A Python script that collects RSS feeds and creates a word cloud, which is made of keywords of the day.
To use this script, download update.py and urls.txt from this repo. Then move to wherever the files are located, and type in the console this command: 'python update.py'
Note that it may take a while for the script to be processed. Once it is finished, there will be a new image called 'cloud.png', which is the image of the word cloud. Note that running the script multiple times with the image in the same directory will simply overwrite the image. This may or may not change the content of the image, depending on the RSS Feed.

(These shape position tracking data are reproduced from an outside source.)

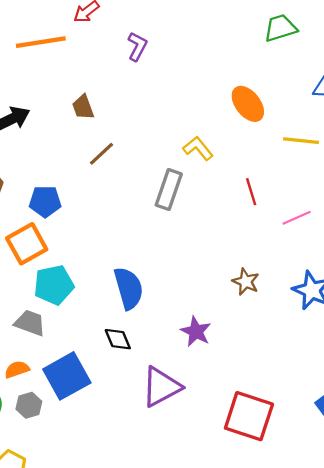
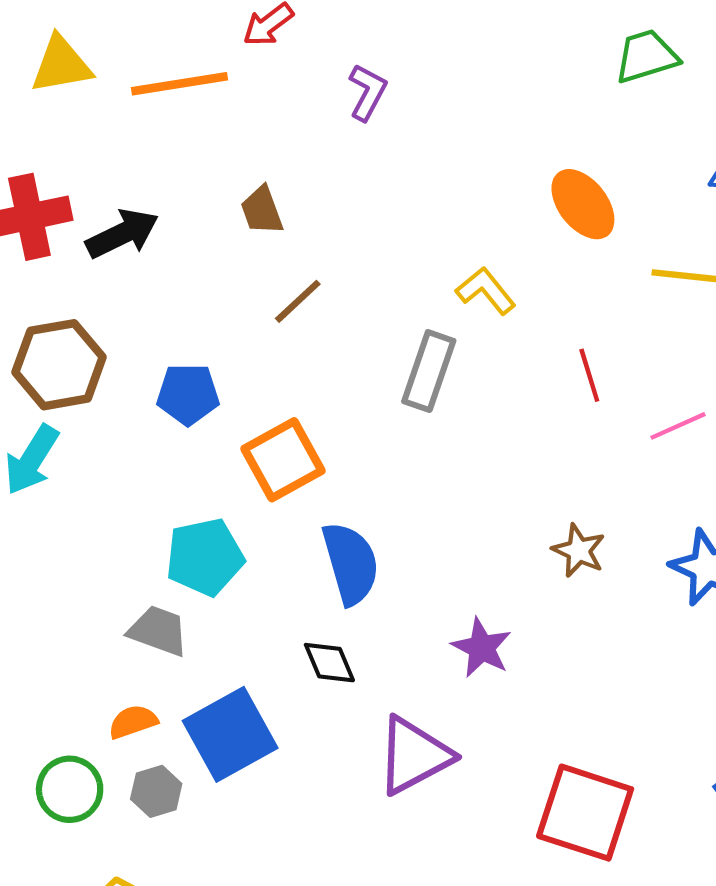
orange square: (27, 244) -> (283, 460), moved

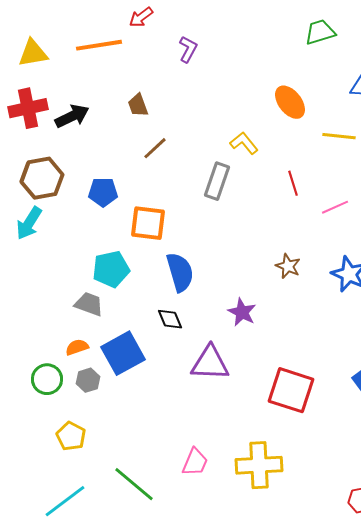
yellow triangle: (61, 65) -> (33, 53), moved
orange square: (283, 460) -> (148, 223), turned 36
purple triangle: (414, 756) -> (210, 363), turned 30

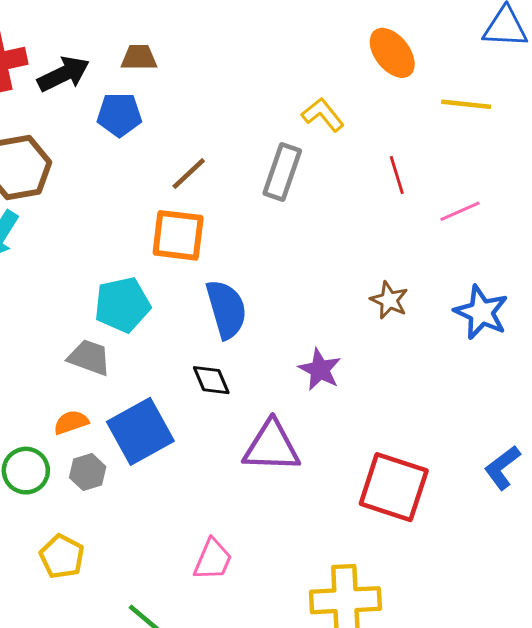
brown trapezoid: (138, 105) -> (139, 57), moved, turned 110
brown line: (155, 148) -> (189, 174), moved
blue pentagon: (103, 192) -> (119, 115), moved
pink trapezoid: (195, 462) -> (213, 560), moved

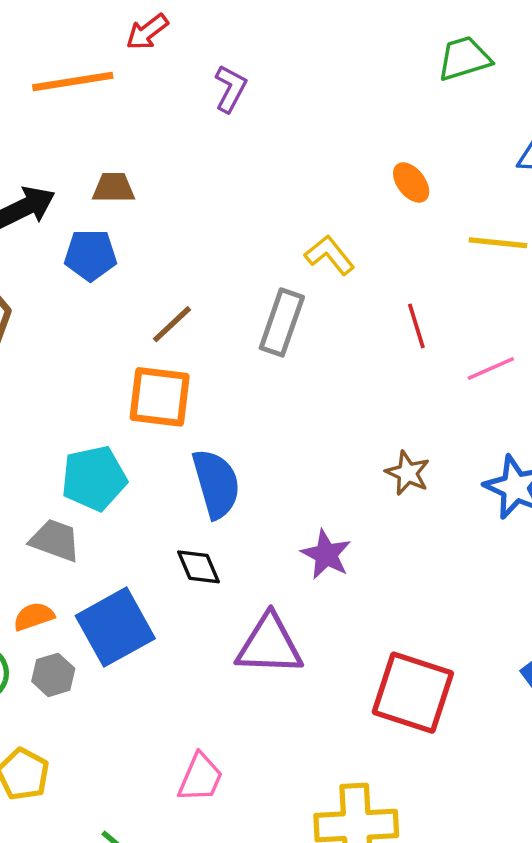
orange ellipse: (392, 53) -> (411, 182), size x0.7

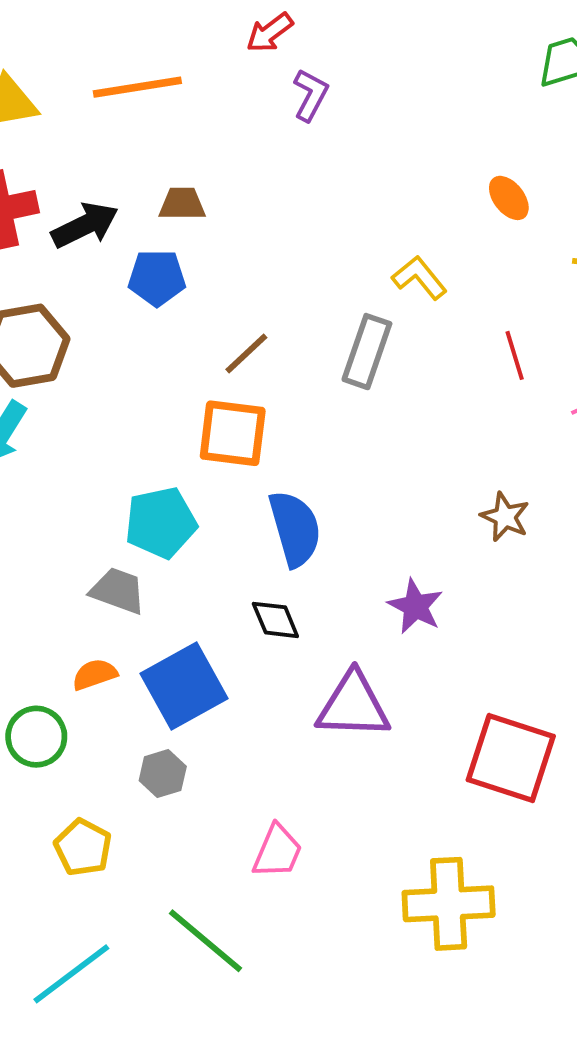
red arrow: (147, 32) -> (270, 33), moved
gray hexagon: (53, 675) -> (163, 774), moved

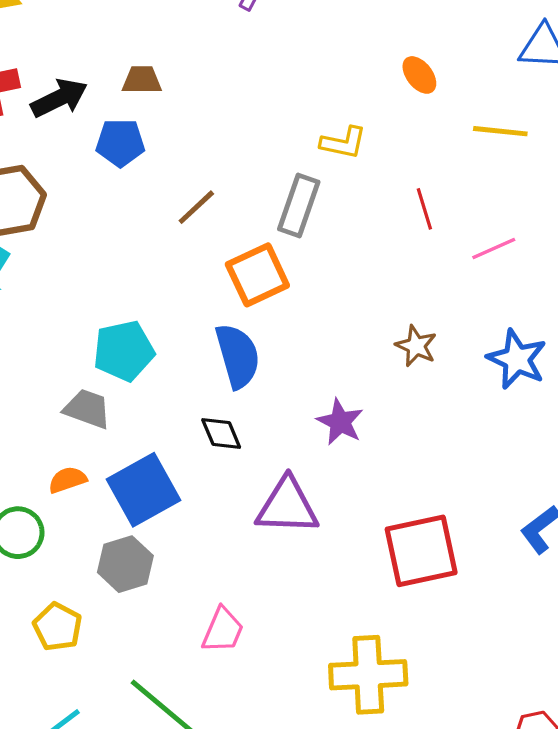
yellow L-shape: (419, 278) -> (343, 143), turned 141
orange square: (233, 433) -> (257, 275), moved, turned -32
red square: (511, 758) -> (421, 551), turned -30
gray hexagon: (163, 774) -> (125, 564), size x1.4

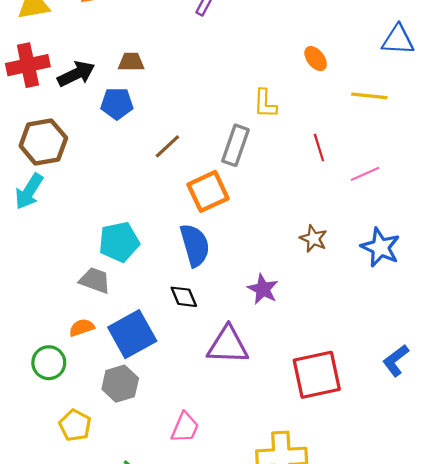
yellow L-shape: (343, 143) -> (265, 104), turned 80

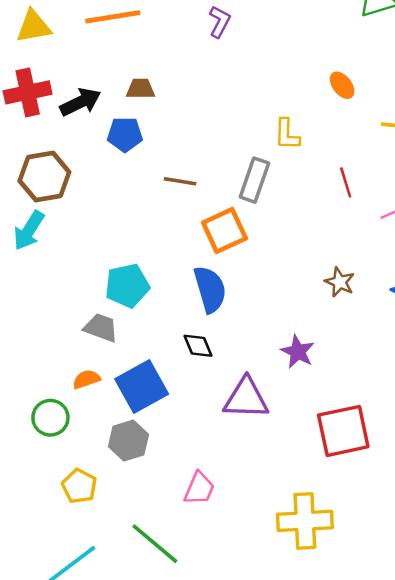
brown line: (167, 146) -> (180, 181), turned 52
purple star: (263, 289) -> (298, 352), moved

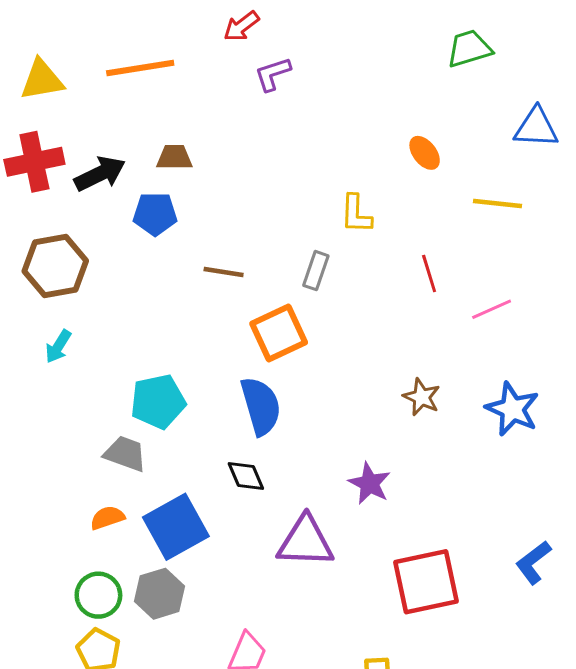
purple L-shape: (220, 22) -> (273, 74), turned -136
gray rectangle: (254, 180) -> (316, 271), size x0.7
cyan arrow: (29, 230) -> (58, 346), moved, size x0.7
green circle: (50, 418) -> (98, 595), moved

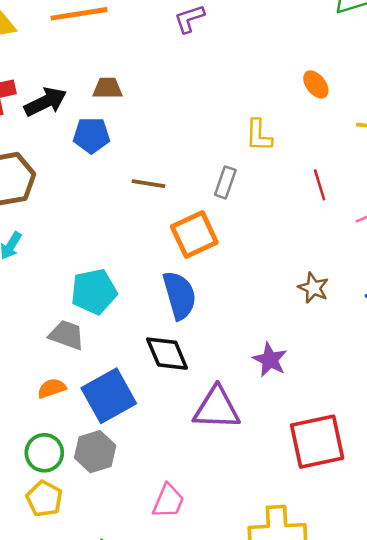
black diamond: (246, 476) -> (167, 354), size x1.4

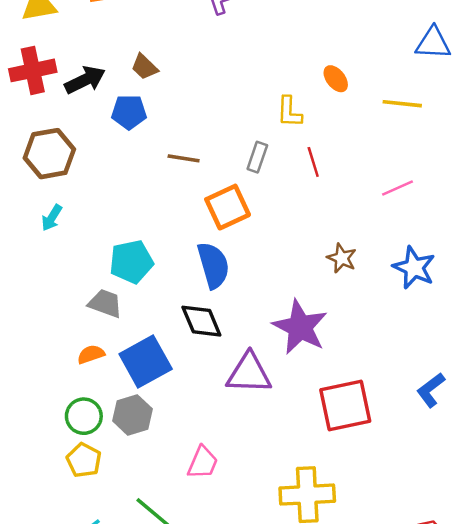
orange ellipse: (316, 84) -> (336, 79), moved
brown trapezoid: (108, 88) -> (144, 67), turned -136
red line: (320, 185) -> (313, 162), moved
purple star: (270, 360) -> (300, 327), size x1.6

Python 3.9.1 Python libraries: feedparser, rake-nltk, wordcloud
It works in three steps.
- Data Collection
- Natural Language Processing (NLP)
- Visualizing the Result as a Word Cloud
- Data Collection
Data were collected using a Python library called 'feedparser,' which uses RSS feeds to collect data from various news outlets. Specifically, headlines of various news articles were gathered.
- Natural Language Processing
It is not enough to simply gather data, but to use them. Since the data took the form of text, it would be appropriate to use an NLP library to process these data. The library used here is called 'nltk-rake.' With this library, it only took a few lines of code to extract keywords from the headlines. Each keyword is given a numerical value depending on metrics set by the programmer (the metric used in this script is 'Degree to Frequency Ratio.'), which is very useful if one wished to rank the keywords in some order. Once having ranked the keywords, the top 30 were selected.
- Visualizing the Result as a Word Cloud
The top 30 keywords should give you a decent idea of what is going on at the moment. Visualization helps to put data into perspective. The visualization method used in this script is a 'word cloud,' which is a common form of visualization of textual data. A Python library called 'wordcloud' was perfect for this step, even providing a method that saves the result as a file.
'sample.png' should give you an idea of how the end result of this script would look like. The script was run on June 26th, 2021.